Update: Scroll down and tell me I didn’t find what I think I found.

AAA Batteries -- probably SAM-2's or SAM-5's -- northeast of Pyongyang.

Yes, I had spent many hours “flying” over North Korea with Google Earth, but it took this article to tip me off to an entire online community of amateur photo intel analysts. The L.A. Times reports:

An intrepid German poster named “wonders” has flagged more than 332 sites of interest. Most are military — the vast air defenses ringing Pyongyang, the artillery along the demilitarized zone, the Yongbyon nuclear facilities, tunnels, caves and weird earthworks. He’s labeled a gigantic buried half-cylinder as “Underground parking garage — not!” and an ominous-looking lump as a “Not too friendly looking thing.”

[….]

Of course we know the ugly facts about North Korea — in the abstract: That it’s one of the poorest, most highly militarized nations in the world, with a malnourished population and a thirst for nukes. That it sends children of the disloyal to be worked to death in camps. That visible earthworks are most likely telltale signs of vast underground cities it has dug to hide its military facilities from Western spy satellites.

But we haven’t been able to see it for ourselves. Now Korean War veterans in Peoria or cyber geeks in Hong Kong can peer down upon the repressive state from their living rooms, for kicks.


Enjoy, and please feel free to check back in here with any interesting finds. Since members of the intel community read this site, I’m quite happy to make their work easier.
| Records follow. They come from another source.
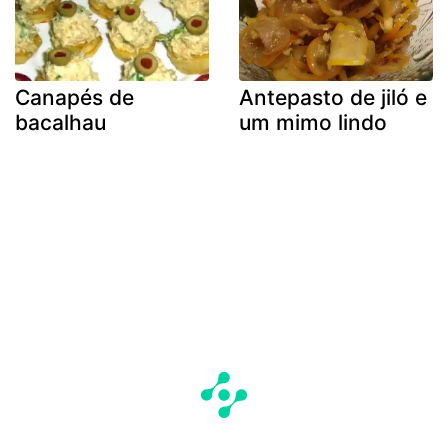
Canapés de
Antepasto de jiló e
bacalhau
um mimo lindo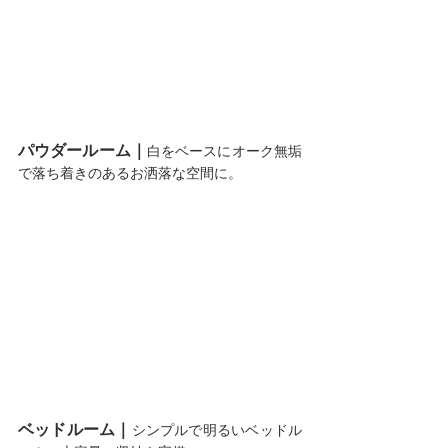
パウダールーム｜
白をベースにオーク無垢
で落ち着きのあるお洒落な空間に。
ベッドルーム｜
シンプルで明るいベッドル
Update: OK, found plenty of AAA sites and fighting positions. I suppose you can find plenty of the same around Uijongbu in the South. But now, have a look at this and tell me I’m off-base. The site is a mountaintop overlooking the Taedong River, about 10 miles due east of Pyongyang. The area is surrounded with anti-aircraft sites, but otherwise, few houses and no farming or other activity of apparent economic value is going on there. The roads leading in are really just trails.

A closer view. It’s a large area filled with roundish blotches of freshly-turned earth.

Korean bury their dead in round graves on hilltops, preferably overlooking scenic places. I’m obviously an amateur about this, but the only conclusion I can draw is that this is a huge improvised cemetery (coordinates = 39 deg., 2 min., 24 sec. N, 125 deg., 55 min., 44 sec. E). I realize that we tend to see things according to our predispositions, which is why I’m inviting everyone to tell me what else this could plausibly be.

Even closer in, and just off the southern edge of the previous photo.

Closer in yet. Now, take a look at that prominent gash — the one nearest the houses, along the in-bound road access. Could this be the kind of mass burial site that Andrew Natsios described witnessing?

Obviously, I have no idea what these people died of, nor can I really be certain that these are graves. If they are, it’s telling how poorly tended and numerous they are. Those who buried them almost seem to have scooped out holes in the ground wherever space was available. How sad.

Update 2: Nine SU-25 “Frogfoot” ground attack aircraft, sitting unhangared on the edge of the tarmac at Sunchon Airfield, North of Pyongyang (39d24’47” N, 125d53’53” E). This certainly doesn’t suggest top-quality maintenance.

NKPA Sukhoi SU-25 ground attack aircraft sit unhangared at Sunchon Airfield, N of Pyongyang.  Google Earth photo.